• **Records from a collection**:
□ □ □ □ □
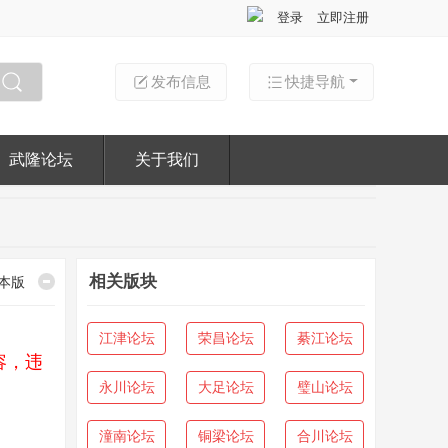
登录
立即注册
发布信息
快捷导航
搜索
武隆论坛
关于我们
相关版块
本版
江津论坛
荣昌论坛
綦江论坛
容，违
永川论坛
大足论坛
璧山论坛
潼南论坛
铜梁论坛
合川论坛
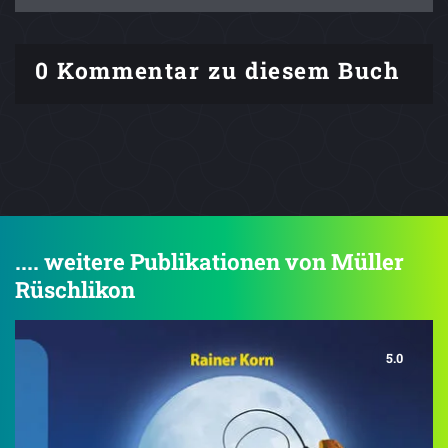
0 Kommentar zu diesem Buch
.... weitere Publikationen von Müller
Rüschlikon
5.0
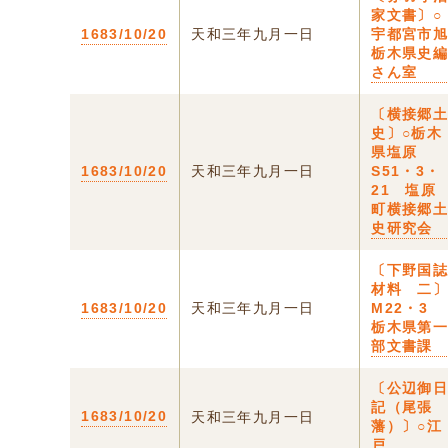
家文書〕○
1683/10/20
天和三年九月一日
宇都宮市
栃木県史
さん室
〔横接郷
史〕○栃木
県塩原
1683/10/20
天和三年九月一日
S51・3・
21 塩原
町横接郷
史研究会
〔下野国
材料 二
1683/10/20
天和三年九月一日
M22・3
栃木県第
部文書課
〔公辺御
記（尾張
1683/10/20
天和三年九月一日
藩）〕○江
戸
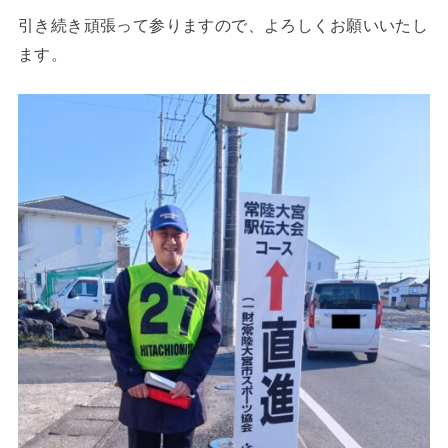
引き続き頑張って参りますので、よろしくお願いいたし
ます。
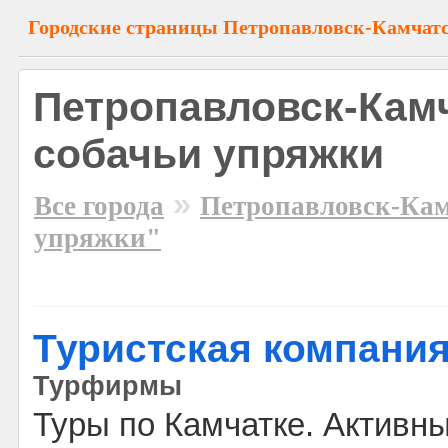
Городские страницы Петропавловск-Камчат
Петропавловск-Камч
собачьи упряжки
»
Все города
Петропавловск-Ка
упряжки"
Туристская компани
Турфирмы
Туры по Камчатке. Активны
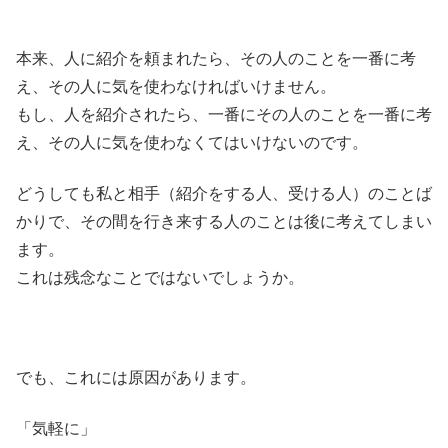
本来、人に紹介を頼まれたら、その人のことを一番に考
え、その人に気を使わなければいけません。
もし、人を紹介されたら、一番にその人のことを一番に考
え、その人に気を使わなくてはいけないのです。
どうしても私と相手（紹介をする人、受ける人）のことば
かりで、その間を行き来する人のことは後に考えてしまい
ます。
これは残念なことではないでしょうか。
でも、これには原因があります。
「気軽に」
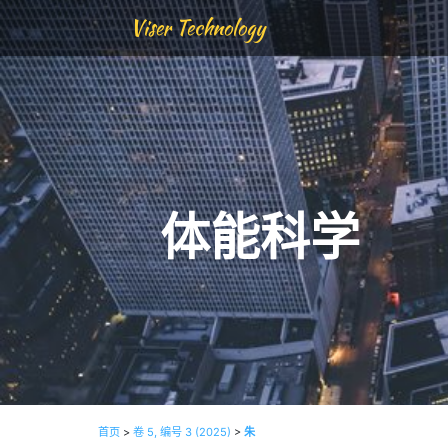
Viser Technology
体能科学
首页
>
卷 5, 编号 3 (2025)
>
朱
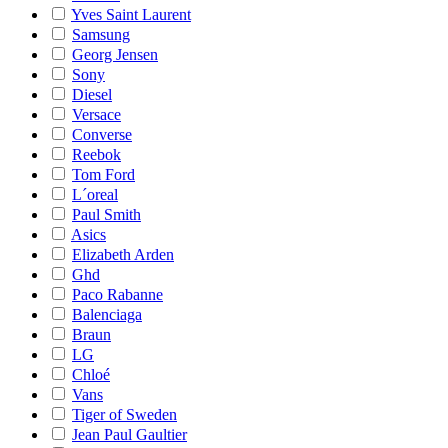
Yves Saint Laurent
Samsung
Georg Jensen
Sony
Diesel
Versace
Converse
Reebok
Tom Ford
L´oreal
Paul Smith
Asics
Elizabeth Arden
Ghd
Paco Rabanne
Balenciaga
Braun
LG
Chloé
Vans
Tiger of Sweden
Jean Paul Gaultier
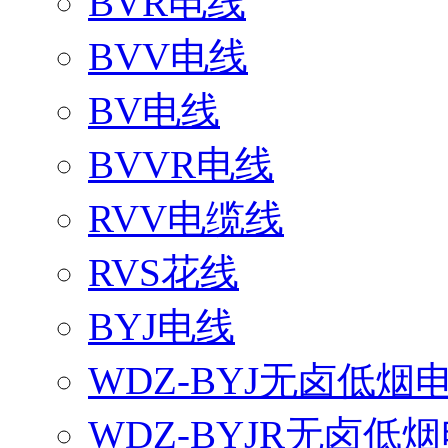
BVR电线
BVV电线
BV电线
BVVR电线
RVV电缆线
RVS花线
BYJ电线
WDZ-BYJ无卤低烟
WDZ-BYJR无卤低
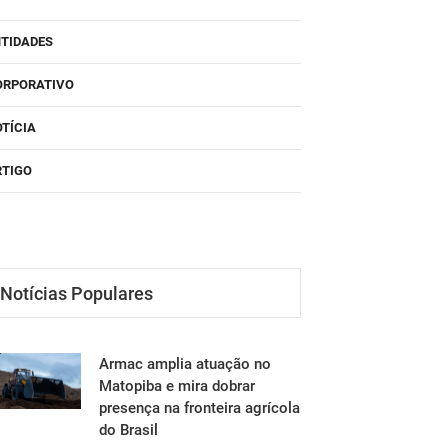
NTIDADES
ORPORATIVO
TÍCIA
RTIGO
Notícias Populares
Armac amplia atuação no
Matopiba e mira dobrar
presença na fronteira agrícola
do Brasil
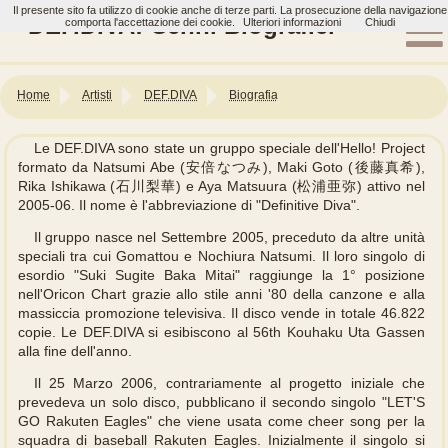
Il presente sito fa utilizzo di cookie anche di terze parti. La prosecuzione della navigazione
DEF.DIVA: Cenni Biografici
comporta l'accettazione dei cookie.
Ulteriori informazioni
Chiudi
Home
Artisti
DEF.DIVA
Biografia
Le DEF.DIVA sono state un gruppo speciale dell'Hello! Project
formato da Natsumi Abe (安倍なつみ), Maki Goto (後藤真希),
Rika Ishikawa (石川梨華) e Aya Matsuura (松浦亜弥) attivo nel
2005-06. Il nome è l'abbreviazione di "Definitive Diva".
Il gruppo nasce nel Settembre 2005, preceduto da altre unità
speciali tra cui Gomattou e Nochiura Natsumi. Il loro singolo di
esordio "Suki Sugite Baka Mitai" raggiunge la 1° posizione
nell'Oricon Chart grazie allo stile anni '80 della canzone e alla
massiccia promozione televisiva. Il disco vende in totale 46.822
copie. Le DEF.DIVA si esibiscono al 56th Kouhaku Uta Gassen
alla fine dell'anno.
Il 25 Marzo 2006, contrariamente al progetto iniziale che
prevedeva un solo disco, pubblicano il secondo singolo "LET'S
GO Rakuten Eagles" che viene usata come cheer song per la
squadra di baseball Rakuten Eagles. Inizialmente il singolo si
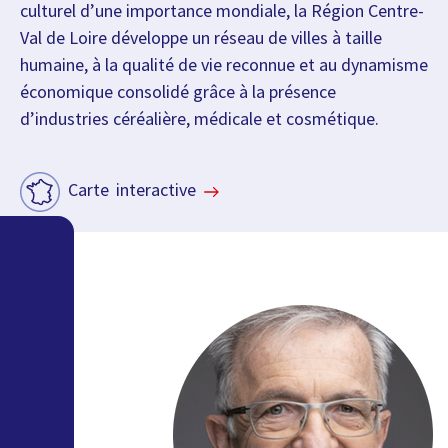
culturel d’une importance mondiale, la Région Centre-
Val de Loire développe un réseau de villes à taille
humaine, à la qualité de vie reconnue et au dynamisme
économique consolidé grâce à la présence
d’industries céréalière, médicale et cosmétique.
Carte interactive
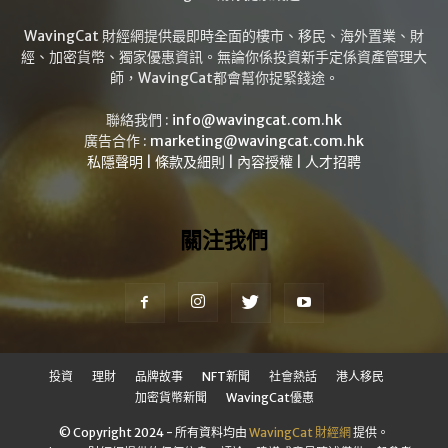
WavingCat 財經網提供最即時全面的樓市、移民、海外置業、財
經、加密貨幣、獨家優惠資訊。無論你係投資新手定係資產管理大
師，WavingCat都會幫你捉緊錢途。
聯絡我們 :
info@wavingcat.com.hk
廣告合作 :
marketing@wavingcat.com.hk
私隱聲明
|
條款及細則
|
內容授權
|
人才招聘
關注我們
投資
理財
品牌故事
NFT新聞
社會熱話
港人移民
加密貨幣新聞
WavingCat優惠
© Copyright 2024 - 所有資料均由
WavingCat 財經網
提供。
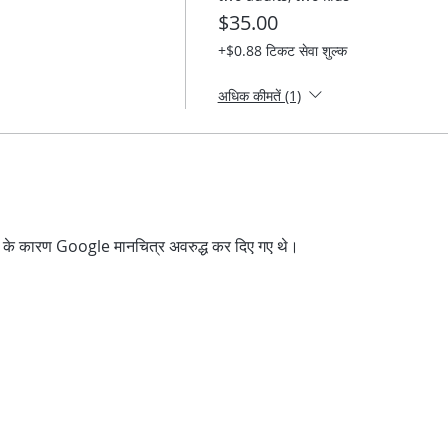
$35.00
+$0.88 टिकट सेवा शुल्क
अधिक कीमतें (1)
्स के कारण Google मानचित्र अवरुद्ध कर दिए गए थे।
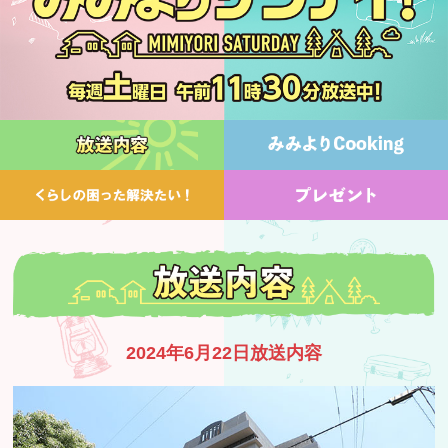
2024年6月22日放送内容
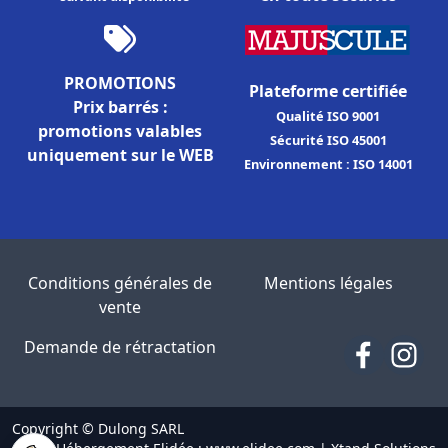
PROMOTIONS
Plateforme certifiée
Prix barrés :
Qualité ISO 9001
promotions valables
Sécurité ISO 45001
uniquement sur le WEB
Environnement : ISO 14001
Conditions générales de
Mentions légales
vente
Demande de rétractation
Copyright © Dulong SARL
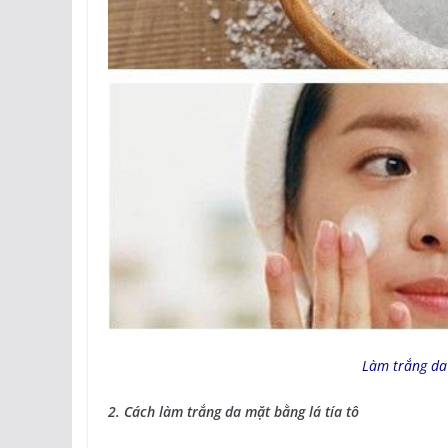
Làm trắng da
2. Cách làm trắng da mặt bằng lá tía tô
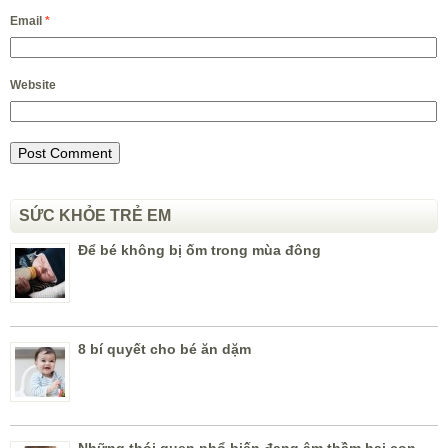
Email
*
Website
SỨC KHỎE TRẺ EM
Để bé không bị ốm trong mùa đông
8 bí quyết cho bé ăn dặm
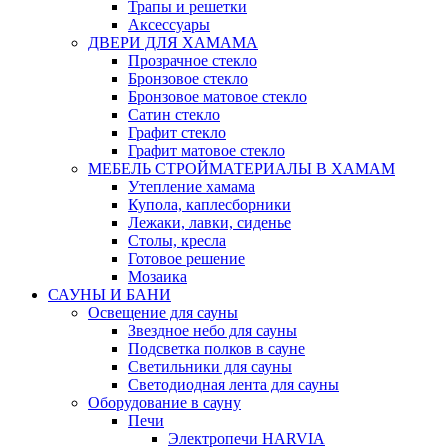
Трапы и решетки
Аксессуары
ДВЕРИ ДЛЯ ХАМАМА
Прозрачное стекло
Бронзовое стекло
Бронзовое матовое стекло
Сатин стекло
Графит стекло
Графит матовое стекло
МЕБЕЛЬ СТРОЙМАТЕРИАЛЫ В ХАМАМ
Утепление хамама
Купола, каплесборники
Лежаки, лавки, сиденье
Столы, кресла
Готовое решение
Мозаика
САУНЫ И БАНИ
Освещение для сауны
Звездное небо для сауны
Подсветка полков в сауне
Светильники для сауны
Светодиодная лента для сауны
Оборудование в сауну
Печи
Электропечи HARVIA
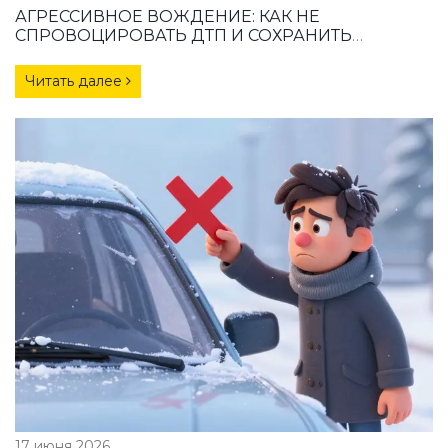
АГРЕССИВНОЕ ВОЖДЕНИЕ: КАК НЕ
СПРОВОЦИРОВАТЬ ДТП И СОХРАНИТЬ
СПОКОЙСТВИЕ
Читать далее
17 июня 2026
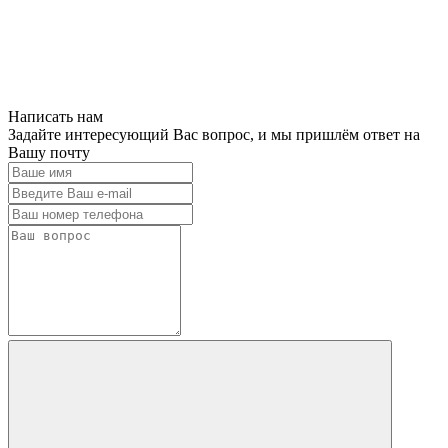
Написать нам
Задайте интересующий Вас вопрос, и мы пришлём ответ на
Вашу почту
□ □ □ □ □
• **Assignment**: Take every line from the data above that holds "trắng" and copy it out.

• **Exercise output**:
Làm trắng da
2. Cách làm trắng da mặt bằng lá tía tô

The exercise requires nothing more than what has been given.